Given records -

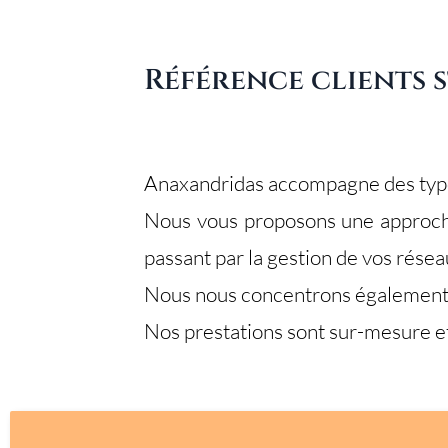
Référence clients s
Anaxandridas accompagne des typolo
Nous vous proposons une approche
passant par la gestion de vos résea
Nous nous concentrons également s
Nos prestations sont sur-mesure e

Instructions for the task -
Find the string "Nous" in the data. Report each line it appears in.

Reply -
Nous vous proposons une approche
Nous nous concentrons également s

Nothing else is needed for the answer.